Some companies do code reviews to enforce their own wish for developer excellence, and reduce the cost of production defects or code-unmaintainability. Others do it because they are asked to by regulators, or even customers if they are selling product or service outside their organization. A few days ago I made the case that the most efficient code review process is one that deals with reviews within minutes of hours of the commit they pertain to. I didn’t dwell so much on the difference between pre-commit reviews (that until they “pass”, the commit can’t go in), and post-commit reviews (which suggest prioritized follow up work in the case of “fail”).

Where are code review ‘records’ stored?

In BigTable (Google’s sparse, distributed multi-dimensional sorted map)

  • Google’s Mondrian. Private to Google of course
  • Rietveld uses BigTable via AppEngine (for all to use)

In a Conventional Relational Schema

  • Crucible - Oracle, SqlSever, Maria/MySQL, or Postgres
  • CodeCollaborator - Oracle, SqlSever, Maria/MySQL
  • Geritt - MySQL/Maria or PostgreSQL
  • Phabricator - MySQL

What about those records in Source-Control instead?

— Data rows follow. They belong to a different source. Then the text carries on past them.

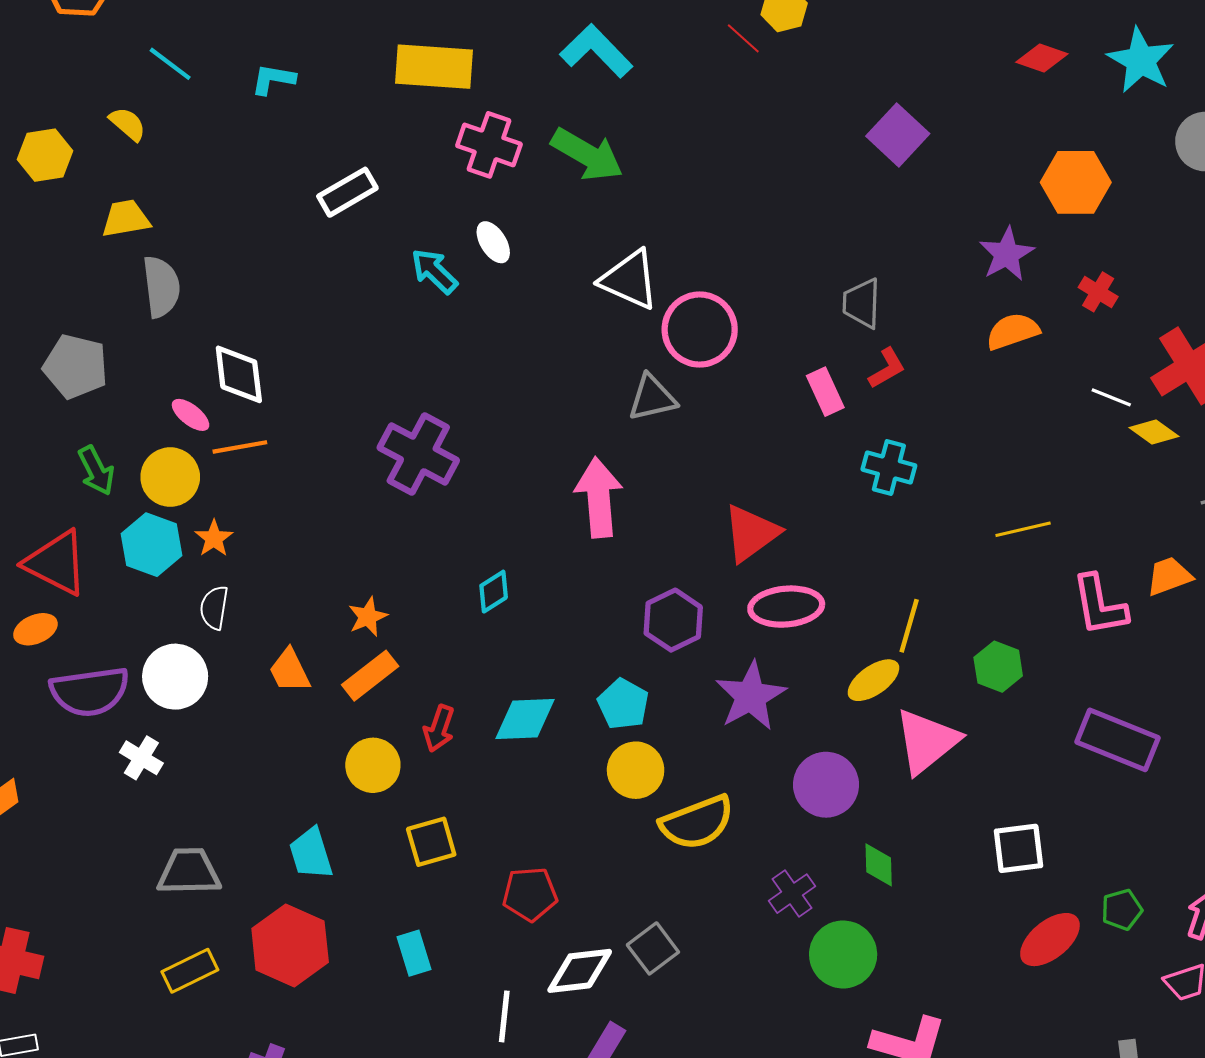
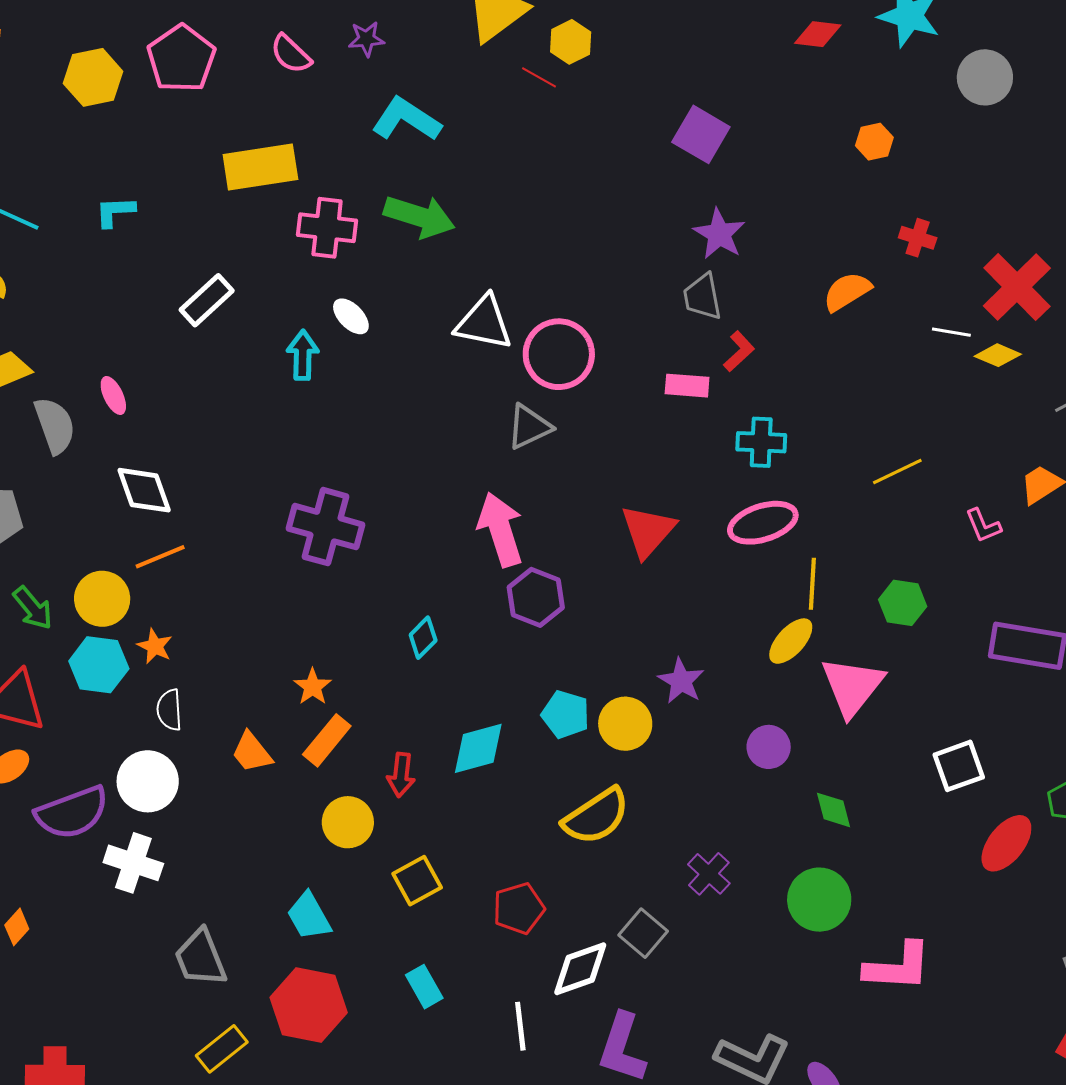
orange hexagon: (1076, 182) -> (874, 142), size x0.6
purple star: (1007, 254) -> (719, 234), moved
cyan arrow: (434, 271) -> (303, 355), turned 60
pink rectangle: (825, 392) -> (687, 386), turned -48
pink ellipse: (191, 415) -> (113, 395), moved, turned 39
pink L-shape: (1099, 605) -> (983, 526), size x0.6
pink ellipse: (786, 607) -> (763, 523), moved
purple hexagon: (673, 620) -> (536, 597), moved
purple star: (751, 696) -> (681, 681), size x0.7
white cross: (141, 758) -> (133, 863), size x1.4
yellow circle: (636, 770) -> (625, 724), moved
purple circle: (826, 785) -> (769, 747), size x0.7
yellow semicircle: (697, 822) -> (596, 816), moved
gray trapezoid: (189, 872) -> (200, 958), turned -98
purple cross: (792, 894) -> (709, 874), moved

Given the diffs for commits come from a Source-Control system, there’s a possibility that Source-Control could be the place that reviews could be stored. You could have it as a branch of the same source control-system, but there’s no meaning to merging between the branches. It is attractive though as the authentication system for the committers for one branch, is by default the same as the auth-system for the other branch. Perhaps it’s easiest to actually have a separate repository that is linked by convention only, but with back-end configuration they can share authentication:

Subversion

http://svn.mycompany.com/trade_engine (has trunk, tags, branches)
http://svn.mycompany.com/trade_engine_reviews (has no trunk, tags, branches)

Git

git://git.mycompany.com/trade_engine.git (has directories - master and others)
git://git.mycompany.com/trade_engine_reviews.git (has just master)

Mixed

git://git.mycompany.com/trade_engine.git (has directories - master and others)
http://svn.mycompany.com/trade_engine_reviews (has no trunk, tags, branches)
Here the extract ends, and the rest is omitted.